A common refrain from critics of the campaign to ban autonomous weapons is that these weapons are “inevitable.” If that’s true, then efforts to mitigate or pre-empt their use are not just a waste of time but a dangerous distraction from the real issue: staying ahead in an impending robot arms race or, at least, making sure that the weapons (which will definitely be built and deployed) have the best “humanitarian” programming possible. My colleague Michael Horowitz made the former argument recently in Foreign Policy. Kenneth Anderson and Matthew Waxman (Waxman is slated to speak tomorrow at the Experts’ Meeting on Autonomous Weapons in Geneva, are known for making the latter argument. According to these commentators, resistance is futile.
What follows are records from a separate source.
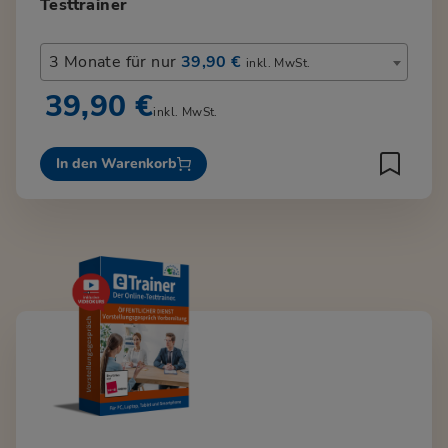
Testtrainer
3 Monate für nur
39,90 €
inkl. MwSt.
39,90 €
inkl. MwSt.
In den Warenkorb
But as I’ve written before, resistance is actually not entirely futile. Indeed a fair amount of humanitarian disarmament history demonstrates that just because countries can develop and deploy a weapon doesn’t mean they necessarily will. Indeed, Mines Action Canada points out the same in a Memorandum to CCW Delegates circulating at the meeting. Therein, they remind diplomats that a barely-deployed weapon has been banned before: blinding lasers were banned in the early 1990s in response to humanitarian concerns about the superfluous injury caused by such weapons, before they were widely used, despite the fact that many nations had money in the blinding laser game and despite the fact that the weapons had considerable military utility.
MAC’s memo focuses on blinding lasers because of the diplomatic analogies between today’s meeting and that earlier CCW process, but there are even earlier examples of emerging military technologies being banned early and quickly for humanitarian reasons. In fact, the first weapon ever to be subject to a multi-lateral treaty ban was banned before it was widely deployed: the expanding or “dum-dum” bullet. Dum-dums were designed to flatten upon impact and thus created superfluous wounds. Exploding bullets, whose horrors were evident after the American Civil War, were banned even earlier with the St. Petersburg Declaration. Flattening bullets or “dum-dums” were developed in the late 19th century and were quickly banned outright by the Hague convention of 1899 before they were widely used on the international battlefield (though they had been used in British colonial wars). According to Robin Copeland and Dominique Loye, the ban has been widely adhered to, though according to Wikipedia they remain in use for hunting and (perhaps ironically) in police operations. At any rate, they too represent a case of an emerging military technology with clear utility that was abandoned through international declaration before they were widely used.
In short, no military technology is “inevitable.” And neither are killer robots. Whether we plunge forward simply because we can or establish a precautionary principle or red-line ban against their use will be entirely a matter of political will and imagination.